• **Instructions for the task**: All of the entries below are to be retyped exactly.

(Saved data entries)
↓↓↓

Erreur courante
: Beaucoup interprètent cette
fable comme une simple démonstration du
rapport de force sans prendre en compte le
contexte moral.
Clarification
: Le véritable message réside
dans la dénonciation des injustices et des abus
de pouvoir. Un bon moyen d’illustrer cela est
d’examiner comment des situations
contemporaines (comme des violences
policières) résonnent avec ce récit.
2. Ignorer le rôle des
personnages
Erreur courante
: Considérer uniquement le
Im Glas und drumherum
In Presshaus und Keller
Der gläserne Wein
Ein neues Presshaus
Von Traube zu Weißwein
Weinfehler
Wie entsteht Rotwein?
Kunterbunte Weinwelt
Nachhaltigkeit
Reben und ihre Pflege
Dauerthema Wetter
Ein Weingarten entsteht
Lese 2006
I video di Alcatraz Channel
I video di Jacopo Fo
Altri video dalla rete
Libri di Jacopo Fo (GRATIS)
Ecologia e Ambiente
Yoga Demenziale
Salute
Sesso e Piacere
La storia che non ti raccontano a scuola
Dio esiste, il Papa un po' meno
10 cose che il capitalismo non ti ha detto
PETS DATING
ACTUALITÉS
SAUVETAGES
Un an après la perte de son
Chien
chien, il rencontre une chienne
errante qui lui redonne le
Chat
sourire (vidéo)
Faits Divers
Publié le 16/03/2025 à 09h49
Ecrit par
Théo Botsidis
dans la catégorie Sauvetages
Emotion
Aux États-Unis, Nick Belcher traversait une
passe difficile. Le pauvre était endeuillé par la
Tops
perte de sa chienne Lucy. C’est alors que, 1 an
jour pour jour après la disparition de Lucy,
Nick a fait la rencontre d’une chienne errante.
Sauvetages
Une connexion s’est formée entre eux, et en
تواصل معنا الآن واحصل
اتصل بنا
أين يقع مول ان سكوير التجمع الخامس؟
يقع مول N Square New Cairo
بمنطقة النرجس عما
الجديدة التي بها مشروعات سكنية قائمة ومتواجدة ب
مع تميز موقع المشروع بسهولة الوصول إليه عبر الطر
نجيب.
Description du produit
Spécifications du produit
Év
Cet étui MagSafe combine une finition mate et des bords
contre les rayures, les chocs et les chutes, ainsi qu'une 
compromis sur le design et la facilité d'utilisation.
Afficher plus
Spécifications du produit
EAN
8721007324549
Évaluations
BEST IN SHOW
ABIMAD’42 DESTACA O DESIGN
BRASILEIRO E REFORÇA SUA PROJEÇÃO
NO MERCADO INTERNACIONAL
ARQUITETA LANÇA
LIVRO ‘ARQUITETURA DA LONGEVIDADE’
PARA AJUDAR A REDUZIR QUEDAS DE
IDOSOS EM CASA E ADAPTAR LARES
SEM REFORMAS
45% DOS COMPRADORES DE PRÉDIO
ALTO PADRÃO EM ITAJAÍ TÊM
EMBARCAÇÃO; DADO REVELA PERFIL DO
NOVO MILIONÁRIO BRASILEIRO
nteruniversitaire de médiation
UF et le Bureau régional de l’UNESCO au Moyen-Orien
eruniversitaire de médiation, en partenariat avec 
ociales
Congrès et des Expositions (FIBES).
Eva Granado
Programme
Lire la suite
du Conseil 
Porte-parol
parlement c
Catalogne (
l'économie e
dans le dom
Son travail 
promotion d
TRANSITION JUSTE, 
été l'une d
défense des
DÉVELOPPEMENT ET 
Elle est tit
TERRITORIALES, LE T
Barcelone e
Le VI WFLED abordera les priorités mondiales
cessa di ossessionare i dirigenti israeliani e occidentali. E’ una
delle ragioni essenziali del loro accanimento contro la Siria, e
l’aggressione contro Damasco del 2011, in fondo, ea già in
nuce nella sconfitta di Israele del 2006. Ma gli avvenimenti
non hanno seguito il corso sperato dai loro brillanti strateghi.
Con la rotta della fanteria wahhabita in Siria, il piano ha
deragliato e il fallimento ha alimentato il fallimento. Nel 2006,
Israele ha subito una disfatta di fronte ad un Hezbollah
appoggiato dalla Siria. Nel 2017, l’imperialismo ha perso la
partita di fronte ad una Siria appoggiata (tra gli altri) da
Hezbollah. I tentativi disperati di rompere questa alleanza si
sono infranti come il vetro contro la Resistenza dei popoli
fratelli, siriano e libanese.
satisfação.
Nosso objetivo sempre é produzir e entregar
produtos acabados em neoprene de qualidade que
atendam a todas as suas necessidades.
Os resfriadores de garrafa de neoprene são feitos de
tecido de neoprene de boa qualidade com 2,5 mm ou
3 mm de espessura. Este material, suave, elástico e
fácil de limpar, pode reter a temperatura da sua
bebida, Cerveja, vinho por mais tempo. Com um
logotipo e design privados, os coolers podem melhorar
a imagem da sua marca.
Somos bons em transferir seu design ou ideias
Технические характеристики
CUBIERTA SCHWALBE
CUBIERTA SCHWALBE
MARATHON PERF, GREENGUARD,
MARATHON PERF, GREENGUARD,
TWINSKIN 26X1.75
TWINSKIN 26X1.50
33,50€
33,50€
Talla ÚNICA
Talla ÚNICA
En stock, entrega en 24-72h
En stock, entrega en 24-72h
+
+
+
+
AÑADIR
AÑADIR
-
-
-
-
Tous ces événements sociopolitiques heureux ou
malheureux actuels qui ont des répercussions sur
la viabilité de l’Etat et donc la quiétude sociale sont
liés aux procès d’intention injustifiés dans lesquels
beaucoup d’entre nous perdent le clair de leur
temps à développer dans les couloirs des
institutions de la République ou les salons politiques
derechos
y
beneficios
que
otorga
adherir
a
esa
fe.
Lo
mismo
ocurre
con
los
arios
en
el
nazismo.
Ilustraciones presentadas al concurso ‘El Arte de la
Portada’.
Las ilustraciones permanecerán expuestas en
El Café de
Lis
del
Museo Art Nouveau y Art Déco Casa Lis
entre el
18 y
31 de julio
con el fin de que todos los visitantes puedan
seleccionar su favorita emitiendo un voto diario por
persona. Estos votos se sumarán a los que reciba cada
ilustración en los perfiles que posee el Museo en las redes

↑↑↑

• **Answer box**:
Erreur courante
: Beaucoup interprètent cette
fable comme une simple démonstration du
rapport de force sans prendre en compte le
contexte moral.
Clarification
: Le véritable message réside
dans la dénonciation des injustices et des abus
de pouvoir. Un bon moyen d’illustrer cela est
d’examiner comment des situations
contemporaines (comme des violences
policières) résonnent avec ce récit.
2. Ignorer le rôle des
personnages
Erreur courante
: Considérer uniquement le
Im Glas und drumherum
In Presshaus und Keller
Der gläserne Wein
Ein neues Presshaus
Von Traube zu Weißwein
Weinfehler
Wie entsteht Rotwein?
Kunterbunte Weinwelt
Nachhaltigkeit
Reben und ihre Pflege
Dauerthema Wetter
Ein Weingarten entsteht
Lese 2006
I video di Alcatraz Channel
I video di Jacopo Fo
Altri video dalla rete
Libri di Jacopo Fo (GRATIS)
Ecologia e Ambiente
Yoga Demenziale
Salute
Sesso e Piacere
La storia che non ti raccontano a scuola
Dio esiste, il Papa un po' meno
10 cose che il capitalismo non ti ha detto
PETS DATING
ACTUALITÉS
SAUVETAGES
Un an après la perte de son
Chien
chien, il rencontre une chienne
errante qui lui redonne le
Chat
sourire (vidéo)
Faits Divers
Publié le 16/03/2025 à 09h49
Ecrit par
Théo Botsidis
dans la catégorie Sauvetages
Emotion
Aux États-Unis, Nick Belcher traversait une
passe difficile. Le pauvre était endeuillé par la
Tops
perte de sa chienne Lucy. C’est alors que, 1 an
jour pour jour après la disparition de Lucy,
Nick a fait la rencontre d’une chienne errante.
Sauvetages
Une connexion s’est formée entre eux, et en
تواصل معنا الآن واحصل
اتصل بنا
أين يقع مول ان سكوير التجمع الخامس؟
يقع مول N Square New Cairo
بمنطقة النرجس عما
الجديدة التي بها مشروعات سكنية قائمة ومتواجدة ب
مع تميز موقع المشروع بسهولة الوصول إليه عبر الطر
نجيب.
Description du produit
Spécifications du produit
Év
Cet étui MagSafe combine une finition mate et des bords
contre les rayures, les chocs et les chutes, ainsi qu'une 
compromis sur le design et la facilité d'utilisation.
Afficher plus
Spécifications du produit
EAN
8721007324549
Évaluations
BEST IN SHOW
ABIMAD’42 DESTACA O DESIGN
BRASILEIRO E REFORÇA SUA PROJEÇÃO
NO MERCADO INTERNACIONAL
ARQUITETA LANÇA
LIVRO ‘ARQUITETURA DA LONGEVIDADE’
PARA AJUDAR A REDUZIR QUEDAS DE
IDOSOS EM CASA E ADAPTAR LARES
SEM REFORMAS
45% DOS COMPRADORES DE PRÉDIO
ALTO PADRÃO EM ITAJAÍ TÊM
EMBARCAÇÃO; DADO REVELA PERFIL DO
NOVO MILIONÁRIO BRASILEIRO
nteruniversitaire de médiation
UF et le Bureau régional de l’UNESCO au Moyen-Orien
eruniversitaire de médiation, en partenariat avec 
ociales
Congrès et des Expositions (FIBES).
Eva Granado
Programme
Lire la suite
du Conseil 
Porte-parol
parlement c
Catalogne (
l'économie e
dans le dom
Son travail 
promotion d
TRANSITION JUSTE, 
été l'une d
défense des
DÉVELOPPEMENT ET 
Elle est tit
TERRITORIALES, LE T
Barcelone e
Le VI WFLED abordera les priorités mondiales
cessa di ossessionare i dirigenti israeliani e occidentali. E’ una
delle ragioni essenziali del loro accanimento contro la Siria, e
l’aggressione contro Damasco del 2011, in fondo, ea già in
nuce nella sconfitta di Israele del 2006. Ma gli avvenimenti
non hanno seguito il corso sperato dai loro brillanti strateghi.
Con la rotta della fanteria wahhabita in Siria, il piano ha
deragliato e il fallimento ha alimentato il fallimento. Nel 2006,
Israele ha subito una disfatta di fronte ad un Hezbollah
appoggiato dalla Siria. Nel 2017, l’imperialismo ha perso la
partita di fronte ad una Siria appoggiata (tra gli altri) da
Hezbollah. I tentativi disperati di rompere questa alleanza si
sono infranti come il vetro contro la Resistenza dei popoli
fratelli, siriano e libanese.
satisfação.
Nosso objetivo sempre é produzir e entregar
produtos acabados em neoprene de qualidade que
atendam a todas as suas necessidades.
Os resfriadores de garrafa de neoprene são feitos de
tecido de neoprene de boa qualidade com 2,5 mm ou
3 mm de espessura. Este material, suave, elástico e
fácil de limpar, pode reter a temperatura da sua
bebida, Cerveja, vinho por mais tempo. Com um
logotipo e design privados, os coolers podem melhorar
a imagem da sua marca.
Somos bons em transferir seu design ou ideias
Технические характеристики
CUBIERTA SCHWALBE
CUBIERTA SCHWALBE
MARATHON PERF, GREENGUARD,
MARATHON PERF, GREENGUARD,
TWINSKIN 26X1.75
TWINSKIN 26X1.50
33,50€
33,50€
Talla ÚNICA
Talla ÚNICA
En stock, entrega en 24-72h
En stock, entrega en 24-72h
+
+
+
+
AÑADIR
AÑADIR
-
-
-
-
Tous ces événements sociopolitiques heureux ou
malheureux actuels qui ont des répercussions sur
la viabilité de l’Etat et donc la quiétude sociale sont
liés aux procès d’intention injustifiés dans lesquels
beaucoup d’entre nous perdent le clair de leur
temps à développer dans les couloirs des
institutions de la République ou les salons politiques
derechos
y
beneficios
que
otorga
adherir
a
esa
fe.
Lo
mismo
ocurre
con
los
arios
en
el
nazismo.
Ilustraciones presentadas al concurso ‘El Arte de la
Portada’.
Las ilustraciones permanecerán expuestas en
El Café de
Lis
del
Museo Art Nouveau y Art Déco Casa Lis
entre el
18 y
31 de julio
con el fin de que todos los visitantes puedan
seleccionar su favorita emitiendo un voto diario por
persona. Estos votos se sumarán a los que reciba cada
ilustración en los perfiles que posee el Museo en las redes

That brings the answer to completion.